■ Collected data ■

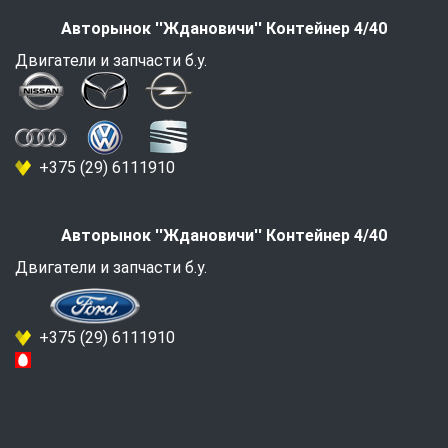
Авторынок ''Ждановичи'' Контейнер 4/40
Двигатели и запчасти б.у.
+375 (29) 6111910
Авторынок ''Ждановичи'' Контейнер 4/40
Двигатели и запчасти б.у.
+375 (29) 6111910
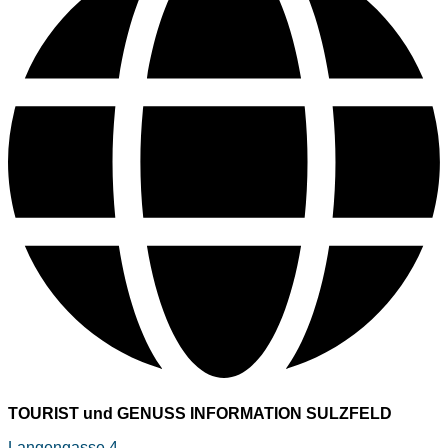
TOURIST und GENUSS INFORMATION SULZFELD
Langengasse 4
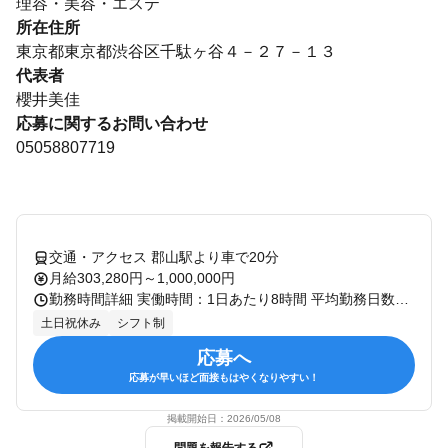
理容・美容・エステ
所在住所
東京都東京都渋谷区千駄ヶ谷４－２７－１３
代表者
櫻井美佳
応募に関するお問い合わせ
05058807719
交通・アクセス 郡山駅より車で20分
月給303,280円～1,000,000円
勤務時間詳細 実働時間：1日あたり8時間 平均勤務日数：1ヶ月あたり20日 〜 21日 実働時間：1日あたり8時間 10:00～19:00（休憩1時間） ※多くて月20時間残業あり (お客様の予約状況により変動します)
土日祝休み
シフト制
応募へ
応募が早いほど面接もはやくなりやすい！
掲載開始日：
2026/05/08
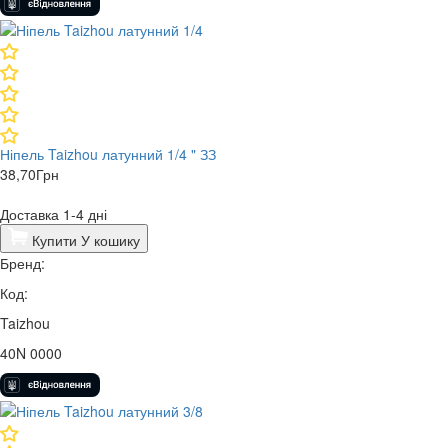
Ніпель Taizhou латунний 1/4 " ЗЗ
38,70
Грн
Доставка 1-4 дні
Купити
У кошику
Бренд:
Код:
Taizhou
40N 0000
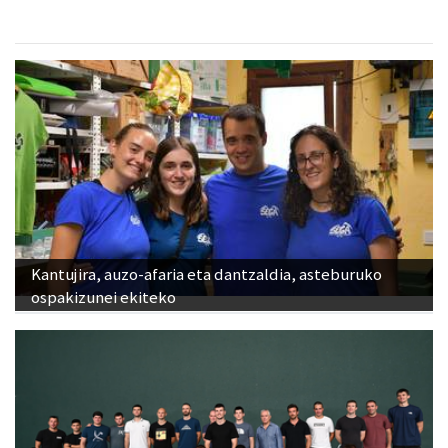
Kantujira, auzo-afaria eta dantzaldia, asteburuko
ospakizunei ekiteko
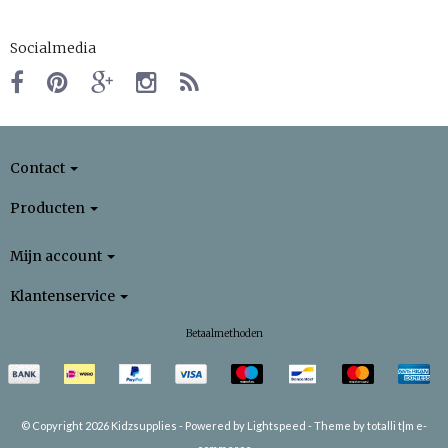
Socialmedia
Contact
Producten
Mijn account
Klantenservice
Betaalmethoden
© Copyright 2026 Kidzsupplies -
Powered by
Lightspeed
-
Theme by totalli t|m e-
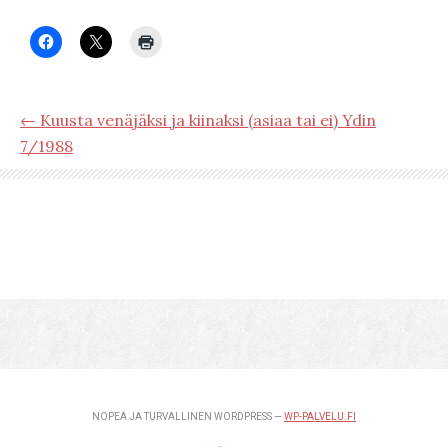
← Kuusta venäjäksi ja kiinaksi (asiaa tai ei) Ydin
7/1988
NOPEA JA TURVALLINEN WORDPRESS —
WP-PALVELU.FI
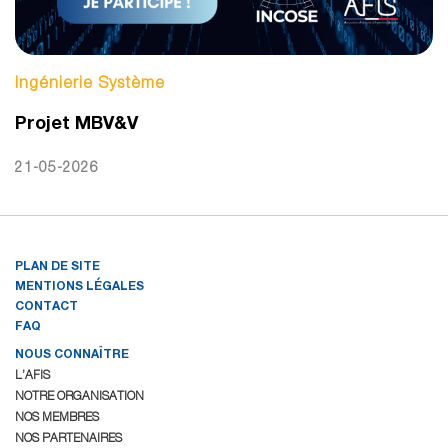
Ingénierie Système
Projet MBV&V
21-05-2026
PLAN DE SITE
MENTIONS LÉGALES
CONTACT
FAQ
NOUS CONNAÎTRE
L’AFIS
NOTRE ORGANISATION
NOS MEMBRES
NOS PARTENAIRES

■ Problem ■
Every line from the first line of the entries above through the line with "交通・アクセス 郡山駅より車で20分" must be repeated exactly, and pictures must not be.

■ Solution to this problem ■
Авторынок ''Ждановичи'' Контейнер 4/40
Двигатели и запчасти б.у.
+375 (29) 6111910
Авторынок ''Ждановичи'' Контейнер 4/40
Двигатели и запчасти б.у.
+375 (29) 6111910
TOURIST und GENUSS INFORMATION SULZFELD
Langengasse 4
理容・美容・エステ
所在住所
東京都東京都渋谷区千駄ヶ谷４－２７－１３
代表者
櫻井美佳
応募に関するお問い合わせ
05058807719
交通・アクセス 郡山駅より車で20分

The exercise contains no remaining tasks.